The permanent exhibition of the archeological Museum of Chania includes objects that provide an enduring image of the cultural history of Chania from the Neolithic period through the Roman period.
The exhibition is divided widthwise into two major sections: the eastern part, with artifacts of the Late Neolithic and Bronze Age (Minoan times), and, the western part with antiquities out of Iron Age (historical times). The findings are presented both according to excavation sets and themes. The collections include Minoan finds from the city of Chania, prehistoric finds from caves, Minoan finds from various parts of the county, finds from the graves of the Geometric period, historical discoveries from the city of Chania and several other towns (such as the ancient city of Kydonia, Idramia, Aptera, Polyrinia, Kissamos, Elyros, Irtakina, Syia, Lissos, Chania, Axos, and Lappa), coins, jewelry (prehistoric and historical times), sculptures, inscriptions, columns, mosaics.
What to see and not to miss in Archeological Museum of Chania
Major exhibits of the Archeological museum of Chania are:
- Clay sealing from Kasteli, near Chania, with a representation of a Minoan city and its patron deity. Dated to the second half of the 15th century B.C.
- Clay tablet inscribed with signs of the Linear A script from Kasteli near Chania, dated to 1450 B.C.
- Small clay tablets with texts in Linear B script, from Kasteli near Chania. Dated to 1300 B.C.
- Clay bathtub used as funerary larnax. It was found in a grave at the Koubes quarter of modern Chania and dates to 1300-1200 B.C.
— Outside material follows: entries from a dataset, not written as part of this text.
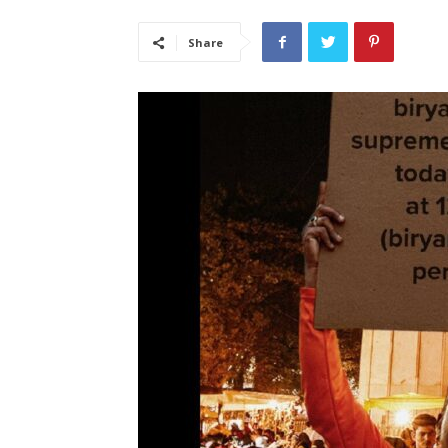
Share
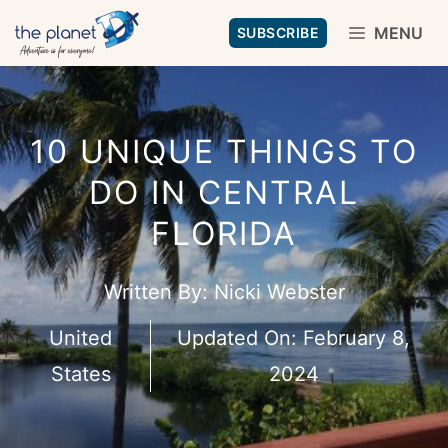
Skip
MENU
SUBSCRIBE
to
content
10 UNIQUE THINGS TO
DO IN CENTRAL
FLORIDA
Written By:
Nicki Webster
United
Updated On:
February 8,
States
2024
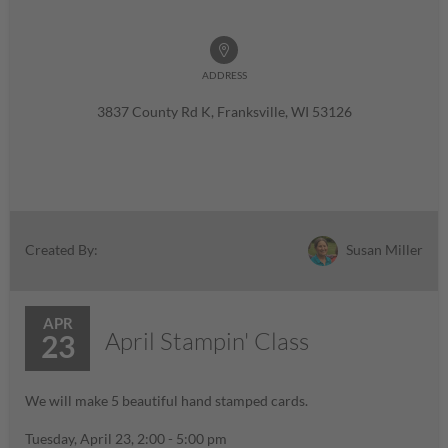
ADDRESS
3837 County Rd K, Franksville, WI 53126
Susan Miller
Created By:
APR
April Stampin' Class
23
We will make 5 beautiful hand stamped cards.
Tuesday, April 23, 2:00 - 5:00 pm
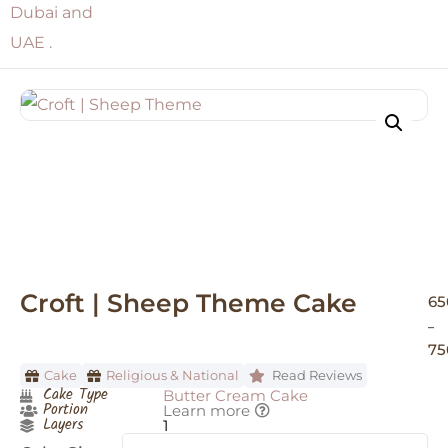
Croft | Sheep Theme Cake
65
–
75
Cake
Religious & National
Read Reviews
Cake Type
Butter Cream Cake
Portion
Learn more
Layers
1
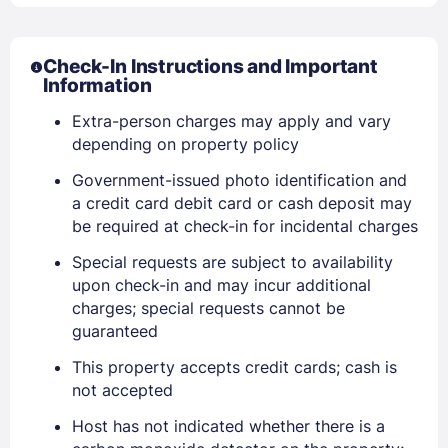
Check-In Instructions and Important
Information
Extra-person charges may apply and vary
depending on property policy
Government-issued photo identification and
a credit card debit card or cash deposit may
be required at check-in for incidental charges
Special requests are subject to availability
upon check-in and may incur additional
Sign In
charges; special requests cannot be
guaranteed
EMAIL
This property accepts credit cards; cash is
not accepted
Host has not indicated whether there is a
PASSWORD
- Clay pyxis with a representation of a kithara player. It comes from a chamber tomb in the area of Koiliaris in Kalyves-Aptera and dates to 1300-1200 B.C.
- Gold disks from a female pithos burial from Pelekapina near Chania. Dated to the Geometric period (early 9th century B.C.).
- Head of a clay figurine from a female burial in a family rock-cut tomb in the city of Chania. Dated to the end of the 4th century B.C.
- Clay figurine of a mourner from a subterranean rock-cut tomb in the city of Chania. Dated to the end of 4th or the beginning of the 3rd century B.C.
- Mosaic floor decorated with a representation of Dionysos and Ariadne. It was found in Chania and dates to the 3rd century A.D.
- Bust of the Roman emperor Hadrian. It is made of marble and comes from the Diktynna sanctuary. Dated to the 2nd century A.D.